Por Juan Pedro Rivero González
jueves 05 de septiembre de 2024, 06:00h

Hay numerosos dichos populares, alguno de ellos nacidos de la reflexión, que nos sitúan ante el misterio de la muerte y el morir. He leído algunos de ellos estos días que ha coincidido con los últimos días de un amigo que falleció el domingo en la tarde.
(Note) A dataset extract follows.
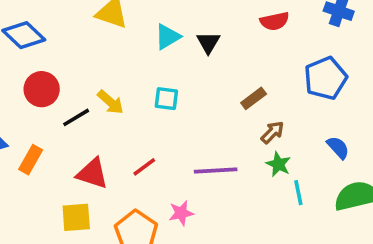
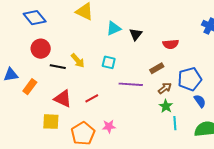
red semicircle: (275, 21) -> (171, 44), moved
blue pentagon: (326, 78) -> (190, 79), moved
black line: (76, 117) -> (58, 67), turned 35
purple line: (216, 170) -> (131, 84), moved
Dice uno de ellos que “ni al sol ni a la muerte se les puede mirar de frente, porque daña la mirada”. Evitar mirar es esconder el rostro de esa realidad, y por mucho que lo intentemos, como ocurre con el sol, ilumina, calienta y está permanentemente presente, aunque no nos atrevamos a mirarlo de frente.

Otro dicho, para mí complementario al anterior, nos dice que “los vivos cierran los ojos a los muertos, para que los muertos abran los ojos a los vivos”. Y no deja de tener razón cuando acontece la muerte de alguien cercano, pues la certeza de la limitación temporal nos abre los ojos favoreciendo que vivamos nuestra vida de otra manera: con esa pasión por el presente que recibimos como un don y que hemos de aprovechar en todo lo que encierra de riqueza y posibilidades.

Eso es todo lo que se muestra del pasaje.